When Iraqi archeologists were examining spy plane photographs of the country’s landscape, they were shocked to find evidence of an ancient city.
Fox News reports that researchers at the Iraq Emergency Heritage Management Training Programme first discovered this ancient city while examining declassified satellite photos. The Iraq Emergency Heritage Management Training Programme is a joint organization that Iraqi archeologists and the British Museum set up to mitigate ISIS damage to heritage sites and artifacts in Iraq.
The photos they analyzed were ones taken of Iraq by United States spy satellites in the 1960s, during the cold war, and were only declassified in the 1990s.
The researchers were analyzing these photographs in order to get a greater understanding of the damage ISIS has wreaked on archeological sites in the intervening years since the photos were taken when they spotted what appeared to be ancient limestone blocks at a previously unknown site.
After these images were sent back to the British Museum for analysis, the ancient city was identified as Qalatga Darband. The team then sent a drone to the location they had discovered to conduct a more thorough survey of the location.
After determining that further buildings were buried at the site, the team began excavations.
They discovered that Qalatga Darband, at the western edge of the Zagros Mountains, on part of a historic route from ancient Mesopotamia to Iran.
Dr. John MacGinnis, the archaeologist leading the program, said, “It’s early days, but we think it would have been a bustling city on a road from Iraq to Iran. You can imagine people supplying wine to soldiers passing through.”
While the city was later founded by the Seleucid Empire that arose out of Alexander The Great’s Macedonian Empire, it was likely first noticed by the Macedonians when Alexander and his army marched past it in 331 BC while chasing Darius III, the king of Persia, back to Iran.
“A systematic collection of surface ceramics has been carried out, analysis of which has for the first time established that the site can be dated to the first and second centuries BC,” explained the British Museum, in a press release.

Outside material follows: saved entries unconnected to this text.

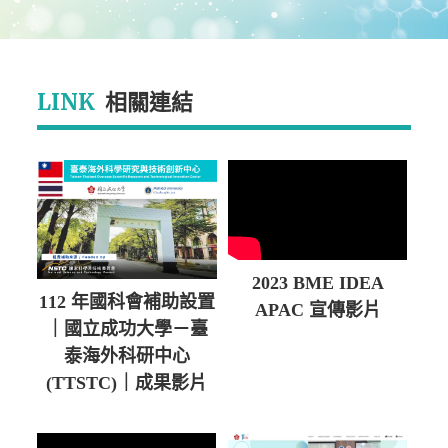
LINK
相關連結
2023 BME IDEA
112 年國科會補助設置
APAC 宣傳影片
｜國立成功大學－臺
泰海外科研中心
(TTSTC)｜成果影片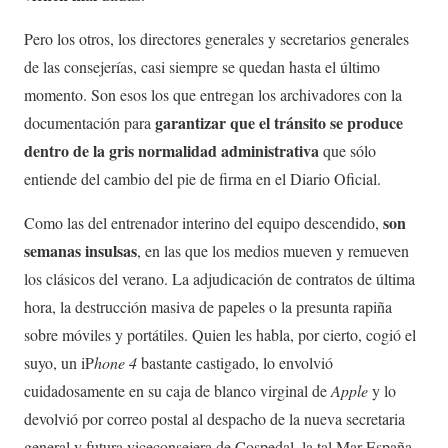
Pero los otros, los directores generales y secretarios generales
de las consejerías, casi siempre se quedan hasta el último
momento. Son esos los que entregan los archivadores con la
garantizar que el tránsito se produce
documentación para
dentro de la gris normalidad administrativa
que sólo
entiende del cambio del pie de firma en el Diario Oficial.
son
Como las del entrenador interino del equipo descendido,
semanas insulsas
, en las que los medios mueven y remueven
los clásicos del verano. La adjudicación de contratos de última
hora, la destrucción masiva de papeles o la presunta rapiña
sobre móviles y portátiles. Quien les habla, por cierto, cogió el
suyo, un iP
hone 4
bastante castigado, lo envolvió
cuidadosamente en su caja de blanco virginal de
Apple
y lo
devolvió por correo postal al despacho de la nueva secretaria
general y futura viceconsejera de Cospedal, la tal Mar España.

Archeological excavation of the Qalatga Darband site has discovered that the city had many Hellenistic influences from this Macedonian empire. They discovered statues of Greco-Roman gods located in the city, and what they believe may be the remains of a Hellenistic temple.
The British Museum said, “The discovery of a city established in the wake of the conquests of Alexander the Great is already yielding evidence for the fundamental changes wrought by the advent of Hellenism.”
Hopefully, these discoveries will shed greater light on the influence of the Macedonian Empire, and on the legacy of Alexander the Great.